We just spent the last 24 hours dealing with a rather strange
situation on one of our big file servers. I wanted to summarize what
happened to find out if there is an issue or whether this is a "don't
do that type of thing situation".

The server in question is a dual 1.2Ghz PIII with 1 gigabyte of RAM
running 2.4.26 and providing NFS services to around 100 Linux clients
(IA32/IA64). Storage is implemented with a 8x160 Gbyte MD based RAID5
array using a 7508 3-ware controller. LVM is used to carve the MD
device into 5 logical volumes supporting ext3 filesystems which serve
as the NFS export sources. LVM is up to date with whatever patches
were relevant from the 1.0.8 distribution.

Clients are mounted with the following options:

tcp,nfsvers=3,hard,intr,rsize=8192,wsize=8192

Last week one of the drives in the RAID5 stripe failed.
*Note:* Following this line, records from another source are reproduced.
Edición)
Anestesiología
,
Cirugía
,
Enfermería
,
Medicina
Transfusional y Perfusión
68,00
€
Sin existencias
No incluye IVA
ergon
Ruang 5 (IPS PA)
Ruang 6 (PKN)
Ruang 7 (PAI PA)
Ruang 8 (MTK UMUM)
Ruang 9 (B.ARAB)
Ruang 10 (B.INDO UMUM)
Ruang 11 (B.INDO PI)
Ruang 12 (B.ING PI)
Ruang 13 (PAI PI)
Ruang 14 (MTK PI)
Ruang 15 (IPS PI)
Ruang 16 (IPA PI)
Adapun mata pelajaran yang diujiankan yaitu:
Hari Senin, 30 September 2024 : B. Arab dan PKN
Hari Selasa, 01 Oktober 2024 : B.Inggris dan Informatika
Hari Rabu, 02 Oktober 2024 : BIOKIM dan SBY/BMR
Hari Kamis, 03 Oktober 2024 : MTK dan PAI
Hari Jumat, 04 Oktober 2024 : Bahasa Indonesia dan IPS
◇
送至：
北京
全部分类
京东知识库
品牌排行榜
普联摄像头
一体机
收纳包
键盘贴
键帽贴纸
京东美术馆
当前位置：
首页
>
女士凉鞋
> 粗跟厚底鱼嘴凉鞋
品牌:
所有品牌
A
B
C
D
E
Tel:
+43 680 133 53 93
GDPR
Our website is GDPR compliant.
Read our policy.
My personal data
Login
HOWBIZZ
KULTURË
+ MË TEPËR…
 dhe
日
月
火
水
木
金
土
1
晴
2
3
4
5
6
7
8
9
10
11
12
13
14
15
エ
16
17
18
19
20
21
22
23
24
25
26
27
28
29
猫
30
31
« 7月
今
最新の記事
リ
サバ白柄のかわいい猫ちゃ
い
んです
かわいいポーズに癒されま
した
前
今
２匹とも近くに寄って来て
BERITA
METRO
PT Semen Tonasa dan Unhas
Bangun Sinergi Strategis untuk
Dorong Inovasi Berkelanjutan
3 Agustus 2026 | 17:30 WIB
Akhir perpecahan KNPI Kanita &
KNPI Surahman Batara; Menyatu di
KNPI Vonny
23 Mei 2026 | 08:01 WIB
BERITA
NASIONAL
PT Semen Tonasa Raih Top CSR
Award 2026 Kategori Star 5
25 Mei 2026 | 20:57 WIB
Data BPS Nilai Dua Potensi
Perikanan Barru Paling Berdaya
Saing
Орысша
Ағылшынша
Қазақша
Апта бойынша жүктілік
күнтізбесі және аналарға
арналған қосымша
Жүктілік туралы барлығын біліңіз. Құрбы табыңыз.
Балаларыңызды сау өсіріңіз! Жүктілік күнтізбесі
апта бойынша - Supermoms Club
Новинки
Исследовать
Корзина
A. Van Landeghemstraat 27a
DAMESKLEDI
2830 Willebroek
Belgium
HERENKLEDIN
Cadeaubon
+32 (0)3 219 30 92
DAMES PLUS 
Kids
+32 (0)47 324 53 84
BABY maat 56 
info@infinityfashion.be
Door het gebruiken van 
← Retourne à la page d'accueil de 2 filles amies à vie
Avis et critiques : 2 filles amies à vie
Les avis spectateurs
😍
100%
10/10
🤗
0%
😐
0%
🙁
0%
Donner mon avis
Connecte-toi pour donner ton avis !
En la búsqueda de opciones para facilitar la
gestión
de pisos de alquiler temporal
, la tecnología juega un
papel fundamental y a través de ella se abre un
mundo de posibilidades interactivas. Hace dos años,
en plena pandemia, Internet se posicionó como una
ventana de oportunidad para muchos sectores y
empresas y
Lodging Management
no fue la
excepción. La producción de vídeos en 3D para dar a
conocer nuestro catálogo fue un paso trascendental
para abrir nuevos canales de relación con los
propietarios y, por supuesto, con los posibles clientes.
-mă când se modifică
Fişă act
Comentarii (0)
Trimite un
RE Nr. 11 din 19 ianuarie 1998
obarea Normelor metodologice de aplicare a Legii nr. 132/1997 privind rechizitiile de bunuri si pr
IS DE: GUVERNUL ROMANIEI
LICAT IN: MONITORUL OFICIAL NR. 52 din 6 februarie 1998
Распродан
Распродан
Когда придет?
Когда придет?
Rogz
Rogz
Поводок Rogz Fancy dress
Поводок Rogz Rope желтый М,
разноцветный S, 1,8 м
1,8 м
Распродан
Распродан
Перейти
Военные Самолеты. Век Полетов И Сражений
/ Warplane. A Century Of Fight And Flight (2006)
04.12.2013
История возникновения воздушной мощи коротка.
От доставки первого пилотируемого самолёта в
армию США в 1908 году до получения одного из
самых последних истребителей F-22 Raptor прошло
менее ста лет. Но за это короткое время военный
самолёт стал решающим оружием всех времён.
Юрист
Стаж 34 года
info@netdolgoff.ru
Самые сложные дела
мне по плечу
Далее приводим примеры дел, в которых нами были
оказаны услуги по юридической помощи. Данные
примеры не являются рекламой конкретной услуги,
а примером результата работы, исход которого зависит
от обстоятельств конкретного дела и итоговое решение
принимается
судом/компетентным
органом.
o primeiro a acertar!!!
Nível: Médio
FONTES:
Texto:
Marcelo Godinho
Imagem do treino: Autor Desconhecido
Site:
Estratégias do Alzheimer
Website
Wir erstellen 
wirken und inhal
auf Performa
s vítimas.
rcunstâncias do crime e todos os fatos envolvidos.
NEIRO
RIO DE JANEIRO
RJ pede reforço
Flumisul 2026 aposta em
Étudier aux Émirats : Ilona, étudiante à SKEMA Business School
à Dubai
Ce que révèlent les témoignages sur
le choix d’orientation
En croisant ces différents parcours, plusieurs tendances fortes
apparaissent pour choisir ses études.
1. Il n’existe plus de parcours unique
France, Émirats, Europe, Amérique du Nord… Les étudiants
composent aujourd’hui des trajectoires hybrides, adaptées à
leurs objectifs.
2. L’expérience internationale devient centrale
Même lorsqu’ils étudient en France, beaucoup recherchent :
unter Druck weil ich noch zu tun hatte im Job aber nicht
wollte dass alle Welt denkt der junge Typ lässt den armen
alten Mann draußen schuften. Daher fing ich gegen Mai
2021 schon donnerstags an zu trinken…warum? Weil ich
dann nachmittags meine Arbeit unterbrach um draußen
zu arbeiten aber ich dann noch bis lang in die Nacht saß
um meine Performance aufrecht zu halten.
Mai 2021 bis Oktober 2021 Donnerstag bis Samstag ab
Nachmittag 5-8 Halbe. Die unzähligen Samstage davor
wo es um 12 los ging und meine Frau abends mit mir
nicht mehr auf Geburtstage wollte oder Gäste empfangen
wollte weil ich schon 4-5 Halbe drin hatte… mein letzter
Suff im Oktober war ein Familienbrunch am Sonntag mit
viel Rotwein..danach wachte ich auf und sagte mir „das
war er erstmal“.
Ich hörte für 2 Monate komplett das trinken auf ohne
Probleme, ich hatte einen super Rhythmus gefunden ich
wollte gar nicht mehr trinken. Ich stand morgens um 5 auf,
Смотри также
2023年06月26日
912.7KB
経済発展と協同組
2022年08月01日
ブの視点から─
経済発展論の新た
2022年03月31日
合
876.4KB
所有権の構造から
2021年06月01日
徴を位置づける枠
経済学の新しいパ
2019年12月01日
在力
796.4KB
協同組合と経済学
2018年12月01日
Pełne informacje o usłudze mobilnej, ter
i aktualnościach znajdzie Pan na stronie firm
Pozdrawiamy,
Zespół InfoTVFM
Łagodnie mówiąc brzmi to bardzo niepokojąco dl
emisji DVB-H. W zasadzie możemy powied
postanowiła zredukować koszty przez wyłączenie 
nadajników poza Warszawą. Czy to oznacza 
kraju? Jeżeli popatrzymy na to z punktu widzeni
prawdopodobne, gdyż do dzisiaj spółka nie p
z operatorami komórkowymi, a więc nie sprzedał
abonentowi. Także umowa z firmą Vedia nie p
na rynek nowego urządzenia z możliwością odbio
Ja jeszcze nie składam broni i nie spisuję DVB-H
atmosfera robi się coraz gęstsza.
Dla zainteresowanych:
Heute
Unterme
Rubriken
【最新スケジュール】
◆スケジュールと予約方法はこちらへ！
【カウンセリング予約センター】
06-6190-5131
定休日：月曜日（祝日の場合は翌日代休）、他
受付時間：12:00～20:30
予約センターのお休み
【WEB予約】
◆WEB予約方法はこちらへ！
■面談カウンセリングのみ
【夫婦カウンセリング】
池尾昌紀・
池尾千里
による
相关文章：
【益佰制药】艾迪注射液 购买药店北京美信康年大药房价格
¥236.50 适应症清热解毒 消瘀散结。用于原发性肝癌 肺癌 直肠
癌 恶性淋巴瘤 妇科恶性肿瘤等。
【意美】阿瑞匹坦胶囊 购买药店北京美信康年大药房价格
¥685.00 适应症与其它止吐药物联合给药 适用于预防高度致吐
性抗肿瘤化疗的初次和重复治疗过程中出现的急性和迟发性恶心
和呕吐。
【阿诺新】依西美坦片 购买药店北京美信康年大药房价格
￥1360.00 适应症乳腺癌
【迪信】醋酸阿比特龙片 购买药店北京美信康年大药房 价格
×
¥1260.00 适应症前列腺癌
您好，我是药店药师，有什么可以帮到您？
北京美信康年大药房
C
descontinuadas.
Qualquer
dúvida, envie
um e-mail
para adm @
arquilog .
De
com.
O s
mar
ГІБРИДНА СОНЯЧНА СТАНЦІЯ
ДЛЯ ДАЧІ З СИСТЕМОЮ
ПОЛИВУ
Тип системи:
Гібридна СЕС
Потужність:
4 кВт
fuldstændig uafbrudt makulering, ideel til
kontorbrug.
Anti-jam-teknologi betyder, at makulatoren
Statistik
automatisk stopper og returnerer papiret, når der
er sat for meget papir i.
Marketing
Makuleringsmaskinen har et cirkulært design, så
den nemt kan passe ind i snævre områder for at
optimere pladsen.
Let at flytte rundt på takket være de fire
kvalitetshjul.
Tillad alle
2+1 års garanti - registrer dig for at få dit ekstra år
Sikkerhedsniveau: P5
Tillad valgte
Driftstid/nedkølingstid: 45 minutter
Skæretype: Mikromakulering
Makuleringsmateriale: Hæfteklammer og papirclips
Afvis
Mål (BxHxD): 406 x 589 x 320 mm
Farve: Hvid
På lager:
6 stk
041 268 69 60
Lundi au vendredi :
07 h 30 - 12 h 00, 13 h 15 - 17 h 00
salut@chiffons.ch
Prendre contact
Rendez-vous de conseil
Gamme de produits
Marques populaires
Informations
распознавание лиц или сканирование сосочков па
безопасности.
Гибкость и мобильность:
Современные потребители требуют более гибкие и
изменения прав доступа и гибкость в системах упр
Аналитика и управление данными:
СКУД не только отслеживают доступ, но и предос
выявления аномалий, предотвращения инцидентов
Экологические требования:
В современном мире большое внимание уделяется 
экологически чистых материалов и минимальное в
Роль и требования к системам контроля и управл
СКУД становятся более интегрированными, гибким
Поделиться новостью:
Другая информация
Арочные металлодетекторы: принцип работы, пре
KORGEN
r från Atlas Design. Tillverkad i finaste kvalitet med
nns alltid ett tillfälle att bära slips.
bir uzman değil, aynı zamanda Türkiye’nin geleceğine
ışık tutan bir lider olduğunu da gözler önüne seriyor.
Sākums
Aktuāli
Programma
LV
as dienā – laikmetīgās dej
In order to
avoid a double fault situation we migrated all the physical extents
from the RAID5 based PV to a FC based PV on the SAN. SAN access is
provided through a Qlogic 2300 with firmware 3.02.16 using the 6.06.10
driver from Qlogic.

Migration to the FC based physical volume was uneventful. The faulty
drive was replaced this week and the extents were migrated back from
the FC based physical volume on an LV by LV basis. All of this went
fine until the final 150 Gbyte LV was migrated.

Early into the migration the load on the box went high (10-12). Both
the pvmove process and the NFSD processes were persistently stuck for
long periods of time in D state. The pvmove process would stick in
get_active_stripe while the NFSD processes were stuck in
log_wait_commit.

I/O patterns were very similar for NFS and the pvmove process. NFS
clients would hang for 20-30 seconds followed by a burst of I/O. On
the FC controllers we would see a burst of I/O from the pvmove process
followed by a 20-30 seconds of no activity. Interactive performance
on the fileserver was good.

We unmounted almost all of the NFS clients and reduced the situation
to a case where we had 5-7 clients doing modest I/O, mostly listing
directories and other common interactive functions. Load remained
high with the NFSD processes oscillating in and out of D state with
the pvmove process.

We then unmounted all the clients that were accessing the filesystem
supported by the LV which was having its physical extents migrated.
Load patterns remained the same. We then unmounted the physical
filesystem and the load still remained high.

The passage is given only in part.